Re: [RFC PATCH 1/3] mm, hugetlb: Clean up locking in hugetlb_fault and hugetlb_wp
From: Oscar Salvador
Date: Mon Jun 02 2025 - 16:47:20 EST
On Mon, Jun 02, 2025 at 11:14:26AM -0400, Peter Xu wrote:
> It makes me feel nervous when we move more thing over to fault mutex - I
> had a feeling it's abused.
>
> IIRC the fault mutex was inintially introduced only to solve one problem on
> concurrent allocations. I confess I didn't follow or yet dig into all
> history, though. From that POV, mfill_atomic_hugetlb() is indeed
> reasonable to still take it because it's user-guided fault injections. I'm
> not yet sure about other places, e.g., for truncations.
Hi Peter,
taking the mutex for truncation/punching hole was added back in:
commit b5cec28d36f5ee6b4e6f68a0a40aa1e4045d6d99
Author: Mike Kravetz <mike.kravetz@xxxxxxxxxx>
Date: Tue Sep 8 15:01:41 2015 -0700
hugetlbfs: truncate_hugepages() takes a range of pages
when the fallocate functionality and the punching-mode were introduced.
E.g:
commit c672c7f29f2fdb73e1f72911bf499675c81fcdbb
Author: Mike Kravetz <mike.kravetz@xxxxxxxxxx>
Date: Tue Sep 8 15:01:35 2015 -0700
mm/hugetlb: expose hugetlb fault mutex for use by fallocate
hugetlb page faults are currently synchronized by the table of mutexes
(htlb_fault_mutex_table). fallocate code will need to synchronize with
the page fault code when it allocates or deletes pages. Expose
interfaces so that fallocate operations can be synchronized with page
faults. Minor name changes to be more consistent with other global
hugetlb symbols.
Sadly, I cannot really see why it was added.

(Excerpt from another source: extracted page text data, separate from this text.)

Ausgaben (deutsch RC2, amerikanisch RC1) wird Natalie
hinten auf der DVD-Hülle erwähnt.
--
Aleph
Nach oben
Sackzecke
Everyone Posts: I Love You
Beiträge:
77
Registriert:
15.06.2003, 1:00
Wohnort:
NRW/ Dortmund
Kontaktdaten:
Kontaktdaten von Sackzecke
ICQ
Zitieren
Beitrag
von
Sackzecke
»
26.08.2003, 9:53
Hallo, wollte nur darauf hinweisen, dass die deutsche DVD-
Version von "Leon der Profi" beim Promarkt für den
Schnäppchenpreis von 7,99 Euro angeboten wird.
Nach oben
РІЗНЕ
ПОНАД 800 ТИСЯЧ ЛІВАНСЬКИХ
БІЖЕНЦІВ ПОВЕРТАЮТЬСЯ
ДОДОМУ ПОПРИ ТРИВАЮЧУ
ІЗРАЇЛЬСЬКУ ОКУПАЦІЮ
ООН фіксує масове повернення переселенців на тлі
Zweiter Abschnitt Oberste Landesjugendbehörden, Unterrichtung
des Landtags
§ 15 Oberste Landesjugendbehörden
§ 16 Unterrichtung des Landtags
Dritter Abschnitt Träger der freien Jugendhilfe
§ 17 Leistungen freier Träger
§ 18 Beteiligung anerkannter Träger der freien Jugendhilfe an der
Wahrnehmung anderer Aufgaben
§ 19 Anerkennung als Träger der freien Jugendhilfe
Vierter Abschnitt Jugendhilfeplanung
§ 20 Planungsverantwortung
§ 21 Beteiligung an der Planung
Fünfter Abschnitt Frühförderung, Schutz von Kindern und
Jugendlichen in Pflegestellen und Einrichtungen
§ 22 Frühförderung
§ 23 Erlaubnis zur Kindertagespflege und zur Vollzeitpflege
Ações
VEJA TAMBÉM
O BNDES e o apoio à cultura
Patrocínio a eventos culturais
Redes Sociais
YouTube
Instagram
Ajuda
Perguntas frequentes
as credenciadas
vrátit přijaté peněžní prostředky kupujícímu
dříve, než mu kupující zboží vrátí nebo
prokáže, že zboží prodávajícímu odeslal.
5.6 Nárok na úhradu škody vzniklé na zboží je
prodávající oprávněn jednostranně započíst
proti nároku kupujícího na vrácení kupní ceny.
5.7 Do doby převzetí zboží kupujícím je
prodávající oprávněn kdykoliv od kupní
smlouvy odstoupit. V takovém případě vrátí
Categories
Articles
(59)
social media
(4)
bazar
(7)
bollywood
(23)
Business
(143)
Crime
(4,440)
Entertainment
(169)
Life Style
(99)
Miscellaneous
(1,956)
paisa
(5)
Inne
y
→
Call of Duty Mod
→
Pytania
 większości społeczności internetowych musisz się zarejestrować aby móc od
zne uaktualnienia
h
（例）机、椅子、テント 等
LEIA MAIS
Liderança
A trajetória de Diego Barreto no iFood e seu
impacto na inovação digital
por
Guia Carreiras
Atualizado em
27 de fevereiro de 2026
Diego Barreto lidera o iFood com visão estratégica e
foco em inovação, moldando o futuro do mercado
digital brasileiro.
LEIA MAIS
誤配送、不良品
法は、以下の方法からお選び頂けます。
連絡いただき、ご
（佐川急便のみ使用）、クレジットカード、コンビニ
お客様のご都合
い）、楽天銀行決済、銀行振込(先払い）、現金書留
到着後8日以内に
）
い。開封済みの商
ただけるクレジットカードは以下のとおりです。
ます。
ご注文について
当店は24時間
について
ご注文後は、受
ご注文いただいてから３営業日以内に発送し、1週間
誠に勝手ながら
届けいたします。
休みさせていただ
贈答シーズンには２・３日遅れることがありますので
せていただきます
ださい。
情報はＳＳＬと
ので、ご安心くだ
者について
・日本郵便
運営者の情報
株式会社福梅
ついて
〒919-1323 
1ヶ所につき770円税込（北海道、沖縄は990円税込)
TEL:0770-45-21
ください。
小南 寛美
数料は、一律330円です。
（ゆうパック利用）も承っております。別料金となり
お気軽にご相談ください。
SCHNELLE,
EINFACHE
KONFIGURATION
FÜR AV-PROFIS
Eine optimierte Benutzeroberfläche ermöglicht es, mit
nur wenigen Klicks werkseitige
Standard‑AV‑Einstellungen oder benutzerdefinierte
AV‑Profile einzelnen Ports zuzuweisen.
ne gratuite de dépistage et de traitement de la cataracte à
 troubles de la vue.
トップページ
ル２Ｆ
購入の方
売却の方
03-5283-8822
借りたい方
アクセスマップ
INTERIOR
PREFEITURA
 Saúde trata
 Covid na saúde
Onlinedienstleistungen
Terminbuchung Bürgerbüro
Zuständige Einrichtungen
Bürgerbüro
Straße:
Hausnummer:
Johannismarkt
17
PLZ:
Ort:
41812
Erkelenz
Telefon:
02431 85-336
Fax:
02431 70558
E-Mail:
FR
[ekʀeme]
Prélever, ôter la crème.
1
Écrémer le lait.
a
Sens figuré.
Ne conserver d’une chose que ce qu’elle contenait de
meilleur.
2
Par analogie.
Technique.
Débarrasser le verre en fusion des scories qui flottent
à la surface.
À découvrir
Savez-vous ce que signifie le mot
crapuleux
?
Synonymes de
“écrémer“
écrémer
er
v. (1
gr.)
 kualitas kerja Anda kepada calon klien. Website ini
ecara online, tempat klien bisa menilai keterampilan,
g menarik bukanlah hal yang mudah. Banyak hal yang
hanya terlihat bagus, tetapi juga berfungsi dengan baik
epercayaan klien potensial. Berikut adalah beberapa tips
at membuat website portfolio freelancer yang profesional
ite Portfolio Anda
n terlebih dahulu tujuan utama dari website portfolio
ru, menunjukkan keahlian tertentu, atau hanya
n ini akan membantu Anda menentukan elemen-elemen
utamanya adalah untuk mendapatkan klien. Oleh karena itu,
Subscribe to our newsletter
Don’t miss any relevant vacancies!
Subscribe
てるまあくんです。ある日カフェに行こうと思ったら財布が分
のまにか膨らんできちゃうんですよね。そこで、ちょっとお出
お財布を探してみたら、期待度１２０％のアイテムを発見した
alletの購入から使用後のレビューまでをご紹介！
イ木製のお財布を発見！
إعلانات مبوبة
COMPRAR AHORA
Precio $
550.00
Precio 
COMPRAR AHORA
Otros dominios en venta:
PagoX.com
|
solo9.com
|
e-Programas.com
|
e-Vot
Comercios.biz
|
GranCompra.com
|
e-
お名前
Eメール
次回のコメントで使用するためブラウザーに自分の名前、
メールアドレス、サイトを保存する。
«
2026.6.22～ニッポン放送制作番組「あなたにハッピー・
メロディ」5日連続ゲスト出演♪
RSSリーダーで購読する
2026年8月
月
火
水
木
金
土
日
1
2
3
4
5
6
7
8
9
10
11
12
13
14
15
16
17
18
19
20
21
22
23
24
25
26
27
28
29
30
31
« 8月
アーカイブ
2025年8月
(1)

It was introduced from RFC v2 -> RFC v3:
RFC v3:
Folded in patch for alloc_huge_page/hugetlb_reserve_pages race
in current code
fallocate allocation and hole punch is synchronized with page
faults via existing mutex table
hole punch uses existing hugetlb_vmtruncate_list instead of more
generic unmap_mapping_range for unmapping
Error handling for the case when region_del() fauils
But RFC v2 shows no discussions in that matter whatsoever, so go figure
[1].
I read that some tests were written, so I am not sure whether any of
those tests caught a race.
Looking at remove_inode_single_folio, there is a case though:
/*
* If folio is mapped, it was faulted in after being
* unmapped in caller. Unmap (again) while holding
* the fault mutex. The mutex will prevent faults
* until we finish removing the folio.
*/
if (unlikely(folio_mapped(folio)))
hugetlb_unmap_file_folio(h, mapping, folio, index);
So, while the folio_lock that is taken further down guards us against
removing the page from the pagecache, I guess that we need to take the
mutex to guard us against parallel faults for the page.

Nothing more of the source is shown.